Ghana Airways, Third-Time the Charm?

The face of Ghana’s aviation industry is transforming. That’s not hyperbole. If you passed through Kotoka International Airport in December 2017 and December 2018, those two experiences would be dramatically different; owing to the opening of a new international terminal this year.

Now the authorities have announced that (a) Ethiopian Airlines will be the strategic partner in the long-anticipated launch of a new flag-carrier airline, and (b) another three domestic airlines are expected to begin operations in the coming weeks.
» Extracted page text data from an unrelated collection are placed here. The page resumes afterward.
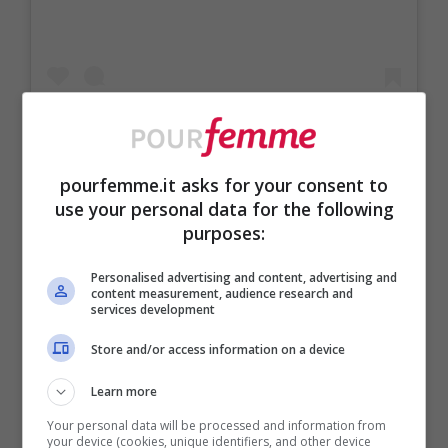
pourfemme.it asks for your consent to
Un post condiviso da diegodallapalma_official (@diegodallapalma_official)
use your personal data for the following
purposes:
S.O.S matita per
sopracciglia
: questa
temperabile
Diego dalla Palma,
dalla
Personalised advertising and content, advertising and
content measurement, audience research and
consistenza medio/dura, permette un
services development
risultato credibile e naturale. Utile a
Store and/or access information on a device
riempire i vuoti tipici di un’arcata rada e
Learn more
poco definita, gode di un tratto pieno ma
Your personal data will be processed and information from
your device (cookies, unique identifiers, and other device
Ethiopian has similar arrangements in place with Zambia and Chad as well as a 40% stake in Asky airlines. Most likely, they will make use of Accra’s new international terminal as a staging post for their own flights to the Americas, a rapidly emerging market for them.  

Given the size of the diaspora, the importance of trade to the economy and the ambitions to ‘gateway to Africa’, the availability of aviation services is a politically potent issue. Also, there is the symbolic value of a national carrier. Nevertheless, one can anticipate concerns around the rumoured structure of the new national carrier hinging on well-worn themes of ownership and financial management: government is expected to hold a ten percent stake, Ethiopian 49% and the remainder other private sector investors.

Key questions, as yet unanswered surround the balance of obligations across stakeholders, how government will exercise its control, and who the private shareholders will be. Not to mention the controls to be put in place to avoid the governance and operational errors of the past.